Sesta lezione

I ricordi si attivano in mille modi differenti. A volte li ricerchiamo tra le note di una musica, tra le parole di una poesia, tra un sapore o un odore che ci riportano indietro nel tempo.
Vi propongo un secondo testo dal titolo Album. 

L’ALBUM
di Gianna Fossati

 

Mi fu regalato, insieme ad un vaso di ortensie bianche, dalla signora Anna, una cara amica. Il piccolo album, dalla copertina bianca, porta una scritta dorata: La mia Prima Comunione. 

Fu considerato un ricordo importante, da conservare quasi religiosamente. Mi raccomandarono di compilarlo con cura e io lo feci con la miglior grafia possibile, penna e pennino. In appositi spazi avrei dovuto  inserire le foto della cerimonia, della madrina, dei parenti. In realtà  incollai soltanto la foto scattatami nello studio di un fotografo professionista, abilmente ritoccata. Di altre ne conservo solo una, scattata forse da un vicino con la nostra modesta macchina. In bianco e nero, ovviamente.

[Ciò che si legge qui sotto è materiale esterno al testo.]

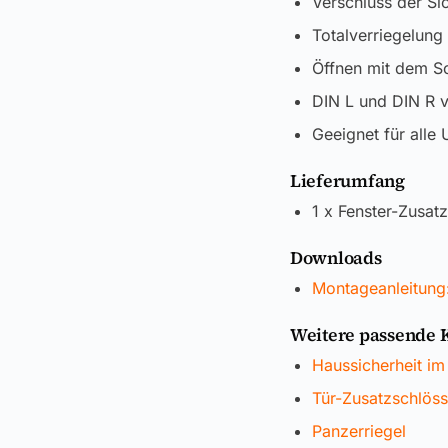
Verschluss der Si
Totalverriegelung 
Öffnen mit dem Sc
DIN L und DIN R 
Geeignet für alle 
Lieferumfang
1 x Fenster-Zusa
Downloads
Montageanleitung
Weitere passende 
Haussicherheit im
Tür-Zusatzschlöss
Panzerriegel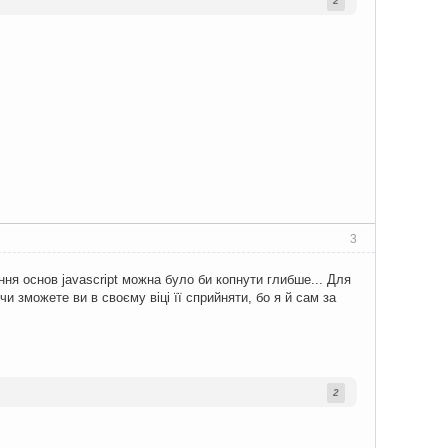
2
3
ня основ javascript можна було би копнути глибше... Для
чи зможете ви в своєму віці її сприйняти, бо я й сам за
2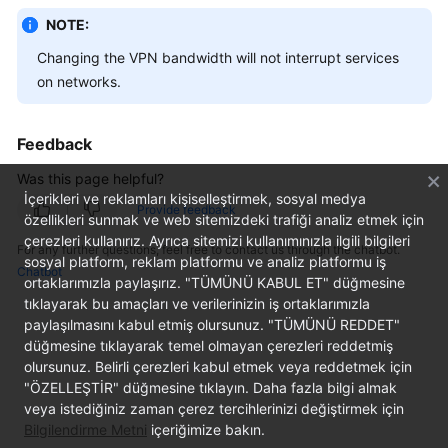
Started
NOTE:
Changing the VPN bandwidth will not interrupt services
User
on networks.
Guide
Administrator
Feedback
Guide
Was this page helpful?
Best
İçerikleri ve reklamları kişiselleştirmek, sosyal medya
Provide feedback
Practices
özellikleri sunmak ve web sitemizdeki trafiği analiz etmek için
çerezleri kullanırız. Ayrıca sitemizi kullanımınızla ilgili bilgileri
For any further questions, feel free to contact us through the chatbot.
sosyal platform, reklam platformu ve analiz platformu iş
Troubleshooting
Chatbot
ortaklarımızla paylaşırız. "TÜMÜNÜ KABUL ET" düğmesine
tıklayarak bu amaçları ve verilerinizin iş ortaklarımızla
FAQs
paylaşılmasını kabul etmiş olursunuz. "TÜMÜNÜ REDDET"
düğmesine tıklayarak temel olmayan çerezleri reddetmiş
API
olursunuz. Belirli çerezleri kabul etmek veya reddetmek için
Reference
"ÖZELLEŞTİR" düğmesine tıklayın. Daha fazla bilgi almak
veya istediğiniz zaman çerez tercihlerinizi değiştirmek için
More
Bilgilendirme Metni
içeriğimize bakın.
Documents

La scelta dello sfondo, un angolo del cortile con le saracinesche abbassate di un magazzino, non fu dettata da ragioni estetiche: si dovevano semplicemente sfruttare gli ultimi raggi di sole. Al centro del gruppetto io, la festeggiata, nel giorno della sua Prima Comunione e Cresima.

Giornata campale per me, con uno strascico di stanchezza che si legge benissimo nella postura e nell’atteggiamento. Indosso un abito bianco, in tessuto sintetico leggero, volant in fondo alla gonna, maniche leggermente a sbuffo, collettino proprio di misura. Ne risulta un visetto tondo che in realtà non è mai stato tale.

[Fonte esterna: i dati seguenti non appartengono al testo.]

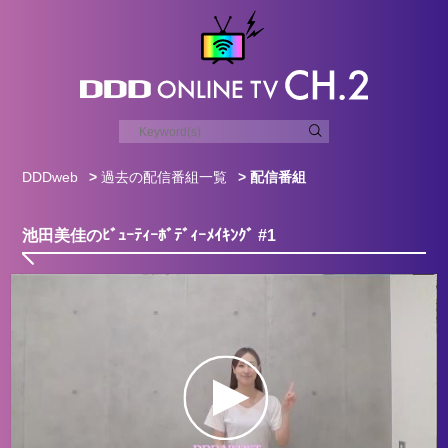
DDDweb
>
過去の配信番組一覧
> 配信番組
池田美佳のﾋﾞｭｰﾃｨｰﾎﾞﾃﾞｨｰﾒｲｷﾝｸﾞ #1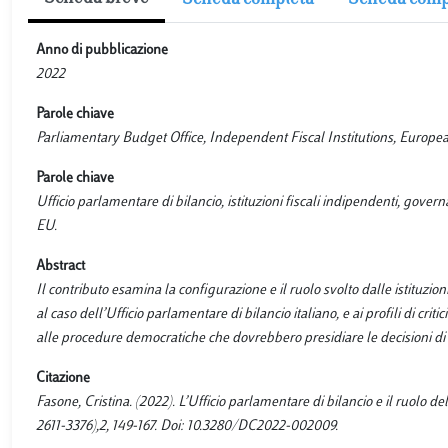
Anno di pubblicazione
2022
Parole chiave
Parliamentary Budget Office, Independent Fiscal Institutions, Europe
Parole chiave
Ufficio parlamentare di bilancio, istituzioni fiscali indipendenti, gove
EU.
Abstract
Il contributo esamina la configurazione e il ruolo svolto dalle istituzio
al caso dell’Ufficio parlamentare di bilancio italiano, e ai profili di criti
alle procedure democratiche che dovrebbero presidiare le decisioni di 
Citazione
Fasone, Cristina. (2022). L’Ufficio parlamentare di bilancio e il ruol
2611-3376),2, 149-167. Doi: 10.3280/DC2022-002009.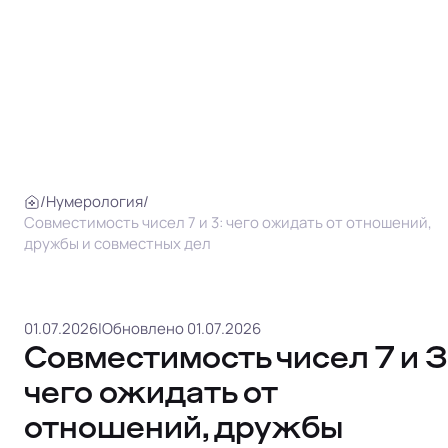
/
Нумерология
/
Совместимость чисел 7 и 3: чего ожидать от отношений,
дружбы и совместных дел
01.07.2026
|
Обновлено 01.07.2026
Совместимость чисел 7 и 3
чего ожидать от
отношений, дружбы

Sui capelli, mossi dalla prima permanente della mia vita, un’acconciatura troppo stretta sotto al mento che accentua ancora di più la pacioccosità del viso. Ai lati pende un velo lungo, che ho poi saputo essere regalo di un’amica di famiglia andata sposa  in tempi relativamente recenti. Sono dotata anche di guanti, borsettina, mazzolino di fiori finti.

Al momento dello scatto, pomeriggio inoltrato, il vestito non cade più a modo e il velo, con tutto l’apparato che incornicia i capelli, si è spostato un po’ di lato. L’espressione non è sorridente, ma un po’ fissa, come appaiono immortalati in  sguardi poco spontanei i personaggi che mi circondano, tutti in cappotto.

Sulla destra mia madre, con l’aria di  chi ha trafficato tutta la vigilia ai fornelli e non ha dormito molto. Dall’altro lato mio padre tiene il suo Borsalino in mano, quasi in un gesto di inchino garbato ma rigido. Dietro di me mia sorella, qualche fiore puntato tra i capelli biondi, tenta di esibire un bel sorriso disinvolto. Infine po’ discosta, nonna Maria sembra chiedersi, pur nel suo consueto atteggiamento fiero, cosa ci sta a fare lei, autentica donna di campagna,  paludata in quel paltò scuro e troppo  lungo, in quella foto di famiglia in un esterno.

Oggi guardo e mi chiedo cosa ci rendeva  tutti un po’ strapazzati, quasi sgualciti,  inamidati in pose innaturali e con gli occhi fissi.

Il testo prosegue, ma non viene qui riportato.